WHAT IS REQUIRED - Search the listing for the string "everything". Copy every line that has it.

**** RECORD EXCERPTS

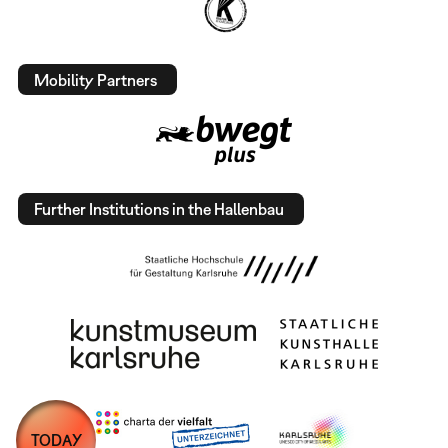
Mobility Partners
Further Institutions in the Hallenbau
TODAY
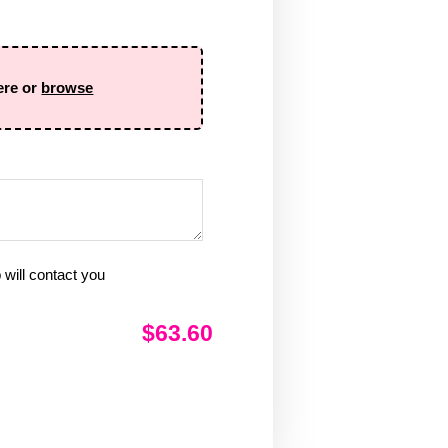
ere or
browse
will contact you
$63.60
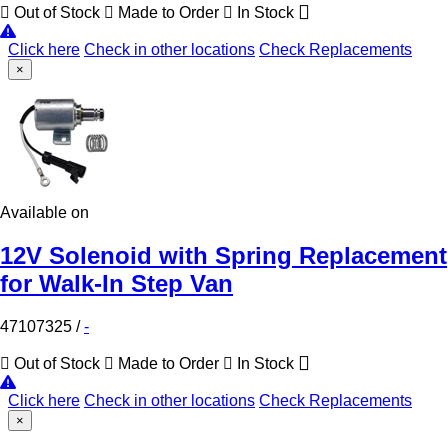
Out of Stock
Made to Order
In Stock
Click here
Check in other locations
Check Replacements
×
Available on
12V Solenoid with Spring Replacement
for Walk-In Step Van
47107325
/
-
Out of Stock
Made to Order
In Stock
Click here
Check in other locations
Check Replacements
×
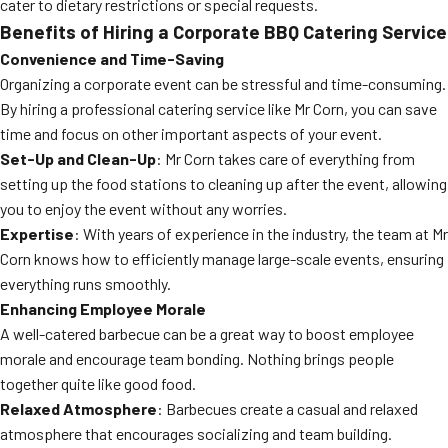
cater to dietary restrictions or special requests.
Benefits of Hiring a Corporate BBQ Catering Service
Convenience and Time-Saving
Organizing a corporate event can be stressful and time-consuming.
By hiring a professional catering service like Mr Corn, you can save
time and focus on other important aspects of your event.
Set-Up and Clean-Up
: Mr Corn takes care of everything from
setting up the food stations to cleaning up after the event, allowing
you to enjoy the event without any worries.
Expertise
: With years of experience in the industry, the team at Mr
Corn knows how to efficiently manage large-scale events, ensuring
everything runs smoothly.
Enhancing Employee Morale
A well-catered barbecue can be a great way to boost employee
morale and encourage team bonding. Nothing brings people
together quite like good food.
Relaxed Atmosphere
: Barbecues create a casual and relaxed
atmosphere that encourages socializing and team building.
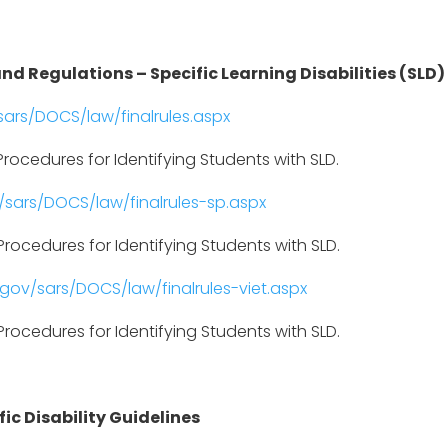
nd Regulations – Specific Learning Disabilities (SLD)
ars/DOCS/law/finalrules.aspx
rocedures for Identifying Students with SLD.
sars/DOCS/law/finalrules-sp.aspx
rocedures for Identifying Students with SLD.
gov/sars/DOCS/law/finalrules-viet.aspx
rocedures for Identifying Students with SLD.
ic Disability Guidelines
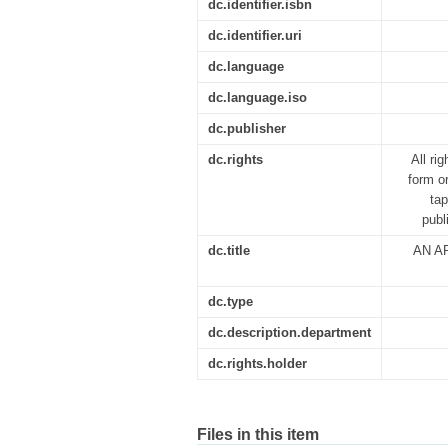
dc.identifier.isbn
dc.identifier.uri
dc.language
dc.language.iso
dc.publisher
dc.rights
All ri
form o
tap
publ
dc.title
AN A
dc.type
dc.description.department
dc.rights.holder
Files in this item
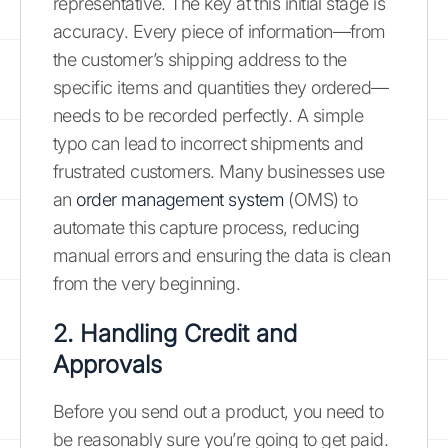
representative. The key at this initial stage is
accuracy. Every piece of information—from
the customer’s shipping address to the
specific items and quantities they ordered—
needs to be recorded perfectly. A simple
typo can lead to incorrect shipments and
frustrated customers. Many businesses use
an
order management system
(OMS) to
automate this capture process, reducing
manual errors and ensuring the data is clean
from the very beginning.
2. Handling Credit and
Approvals
Before you send out a product, you need to
be reasonably sure you’re going to get paid.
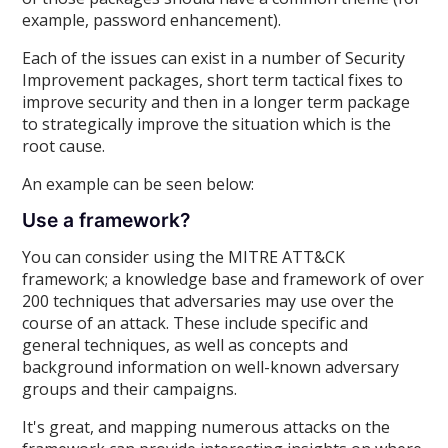
example, password enhancement).
Each of the issues can exist in a number of Security
Improvement packages, short term tactical fixes to
improve security and then in a longer term package
to strategically improve the situation which is the
root cause.
An example can be seen below:
Use a framework?
You can consider using the MITRE ATT&CK
framework; a knowledge base and framework of over
200 techniques that adversaries may use over the
course of an attack. These include specific and
general techniques, as well as concepts and
background information on well-known adversary
groups and their campaigns.
It's great, and mapping numerous attacks on the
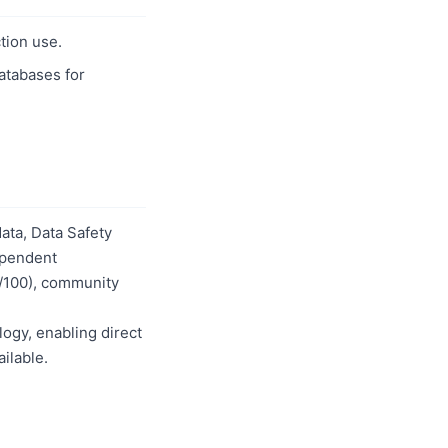
tion use.
databases for
ata, Data Safety
dependent
0/100), community
logy, enabling direct
ilable.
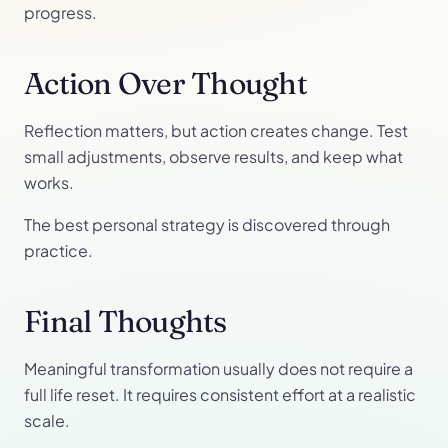
progress.
Action Over Thought
Reflection matters, but action creates change. Test
small adjustments, observe results, and keep what
works.
The best personal strategy is discovered through
practice.
Final Thoughts
Meaningful transformation usually does not require a
full life reset. It requires consistent effort at a realistic
scale.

********

TASK SOLUTION -
: Mr Corn takes care of everything from
everything runs smoothly.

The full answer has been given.